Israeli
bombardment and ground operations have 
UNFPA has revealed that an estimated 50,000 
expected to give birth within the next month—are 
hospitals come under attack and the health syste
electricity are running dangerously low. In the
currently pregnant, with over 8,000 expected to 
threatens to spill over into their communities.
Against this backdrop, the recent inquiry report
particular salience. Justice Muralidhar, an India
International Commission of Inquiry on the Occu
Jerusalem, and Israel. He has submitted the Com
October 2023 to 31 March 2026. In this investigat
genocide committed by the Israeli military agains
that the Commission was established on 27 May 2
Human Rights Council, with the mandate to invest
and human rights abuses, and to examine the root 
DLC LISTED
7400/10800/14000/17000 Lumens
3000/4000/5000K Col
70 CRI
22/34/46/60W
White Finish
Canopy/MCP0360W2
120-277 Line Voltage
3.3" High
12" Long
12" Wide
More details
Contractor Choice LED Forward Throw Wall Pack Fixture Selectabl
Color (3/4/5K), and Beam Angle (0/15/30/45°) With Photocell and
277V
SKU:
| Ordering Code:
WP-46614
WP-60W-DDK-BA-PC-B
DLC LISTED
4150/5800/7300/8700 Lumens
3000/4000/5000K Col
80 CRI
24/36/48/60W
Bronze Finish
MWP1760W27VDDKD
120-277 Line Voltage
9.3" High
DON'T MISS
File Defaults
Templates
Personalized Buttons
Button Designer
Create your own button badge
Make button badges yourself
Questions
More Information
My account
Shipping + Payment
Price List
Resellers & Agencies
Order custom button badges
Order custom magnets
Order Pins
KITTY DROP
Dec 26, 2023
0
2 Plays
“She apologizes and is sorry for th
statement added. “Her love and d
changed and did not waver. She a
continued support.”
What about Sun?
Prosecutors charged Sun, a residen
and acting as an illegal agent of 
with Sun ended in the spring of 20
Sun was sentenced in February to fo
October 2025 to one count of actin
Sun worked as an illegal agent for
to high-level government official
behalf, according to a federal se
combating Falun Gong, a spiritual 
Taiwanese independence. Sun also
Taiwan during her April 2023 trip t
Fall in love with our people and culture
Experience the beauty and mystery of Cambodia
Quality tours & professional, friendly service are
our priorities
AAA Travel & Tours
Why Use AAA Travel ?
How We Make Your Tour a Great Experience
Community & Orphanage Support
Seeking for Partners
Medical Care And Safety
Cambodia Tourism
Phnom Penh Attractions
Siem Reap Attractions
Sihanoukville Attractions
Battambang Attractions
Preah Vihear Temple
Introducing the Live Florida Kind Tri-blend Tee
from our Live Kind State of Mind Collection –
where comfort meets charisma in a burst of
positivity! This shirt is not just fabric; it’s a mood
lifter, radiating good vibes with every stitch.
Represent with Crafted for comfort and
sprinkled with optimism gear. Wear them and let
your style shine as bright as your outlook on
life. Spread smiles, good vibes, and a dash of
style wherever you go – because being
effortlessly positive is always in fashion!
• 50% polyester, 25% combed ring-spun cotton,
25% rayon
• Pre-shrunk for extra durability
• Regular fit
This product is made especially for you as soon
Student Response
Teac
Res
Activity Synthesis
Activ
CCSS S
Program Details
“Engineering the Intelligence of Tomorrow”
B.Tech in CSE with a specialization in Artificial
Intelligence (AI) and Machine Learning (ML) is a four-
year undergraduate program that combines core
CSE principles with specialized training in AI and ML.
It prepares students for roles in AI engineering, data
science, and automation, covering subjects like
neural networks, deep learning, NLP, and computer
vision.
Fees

----------

### EXERCISE DETAILS
Nothing but an exact copy of the lines from the start of the entries through the line containing "Contractor Choice LED" belongs in the response.

### SOLUTION FOR THIS TASK
Israeli
bombardment and ground operations have 
UNFPA has revealed that an estimated 50,000 
expected to give birth within the next month—are 
hospitals come under attack and the health syste
electricity are running dangerously low. In the
currently pregnant, with over 8,000 expected to 
threatens to spill over into their communities.
Against this backdrop, the recent inquiry report
particular salience. Justice Muralidhar, an India
International Commission of Inquiry on the Occu
Jerusalem, and Israel. He has submitted the Com
October 2023 to 31 March 2026. In this investigat
genocide committed by the Israeli military agains
that the Commission was established on 27 May 2
Human Rights Council, with the mandate to invest
and human rights abuses, and to examine the root 
DLC LISTED
7400/10800/14000/17000 Lumens
3000/4000/5000K Col
70 CRI
22/34/46/60W
White Finish
Canopy/MCP0360W2
120-277 Line Voltage
3.3" High
12" Long
12" Wide
More details
Contractor Choice LED Forward Throw Wall Pack Fixture Selectabl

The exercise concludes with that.